D.T.A Walton

D.T.A. Walton

Brewster County 1902-1908

Sheriff D.T.A. Walton

D.T.A. Walton was born in Alabama on August 13, 1837 and died on June 14, 1915 in Alpine, Texas. At age 16 in 1853, he joined the Callahan’s Company of Texas Rangers, making him the youngest known Ranger.

After four years with the Texas Rangers, Walton acquired ranching properties in Atascosa County, Texas and married Amanda McAde Lee in 1860. He joined the ranks of Captain McKinney’s cavalry as a Lieutenant in the Civil War and was commissioned to Captain for meritorious service while in combat. Captain Walton returned to Texas after the war to continue ranching and was appointed Sheriff of Bee County, Texas in 1876, where he served until 1895.

Captain Walton moved to Brewster County in 1900, “looking for a slightly less dangerous life than that of a sheriff in a frontier county.” By 1902 Doc Gourley convinced him to accept the post as Deputy Sheriff, and a few months later Doc Gourley resigned and the Brewster County Commissioners Court named Walton to the post of Sheriff of Brewster County.

Sheriff Walton served as a peace officer in Texas for 26 years. His record for that 26 years was for “never wounding by shooting a single prisoner or law breaker.” (Ref: Alpine, Texas, Then and Now, 1981, by Clifford B. Casey) Captain Walton was considered a dead shot.

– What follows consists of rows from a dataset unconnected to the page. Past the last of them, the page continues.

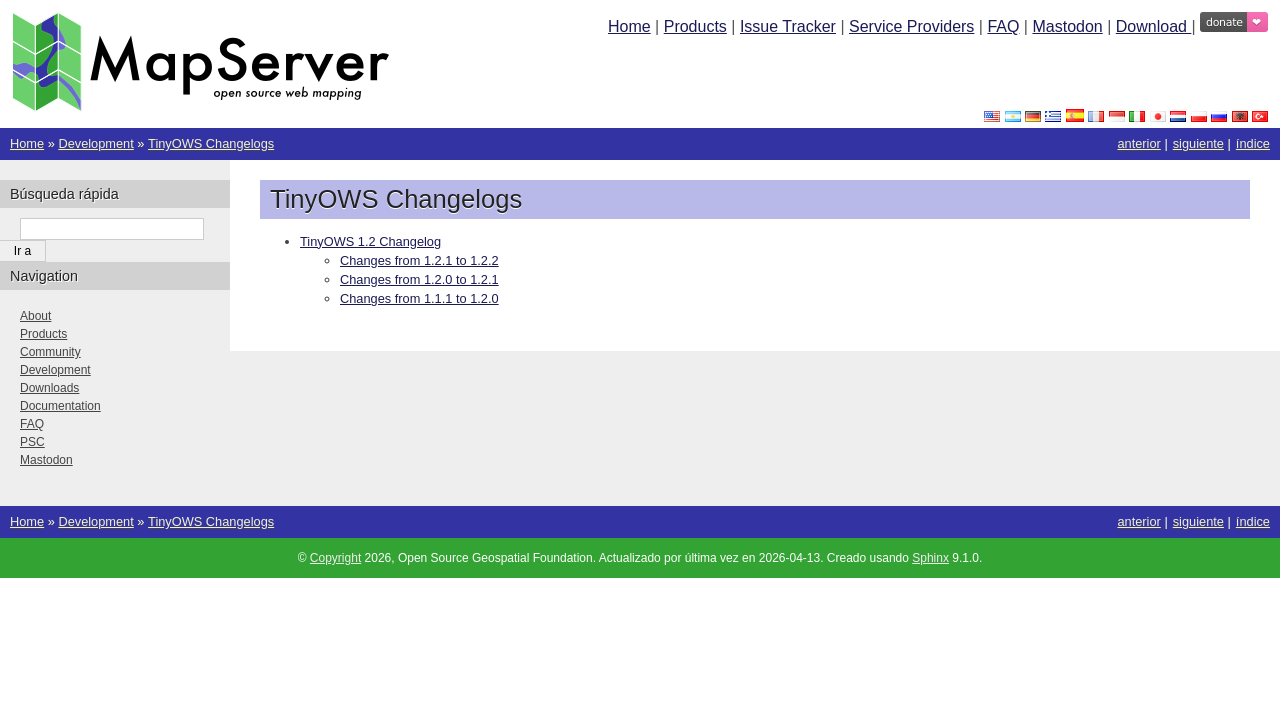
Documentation (60, 406)
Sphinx (930, 558)
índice (1253, 143)
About (35, 316)
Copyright (335, 558)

Walton was influential in Alpine’s early growth. He was an original stockholder in the First National Bank of Alpine which formed in 1904, and he was the head of the Finance Committee of the West Texas Dry Farm Congress, an organization whose purpose was to teach the people how to farm in an arid region.

Sheriff Walton resigned in 1908 and his son J. Allen Walton, who had been serving as Deputy Sheriff, was appointed to the post of Sheriff of Brewster County.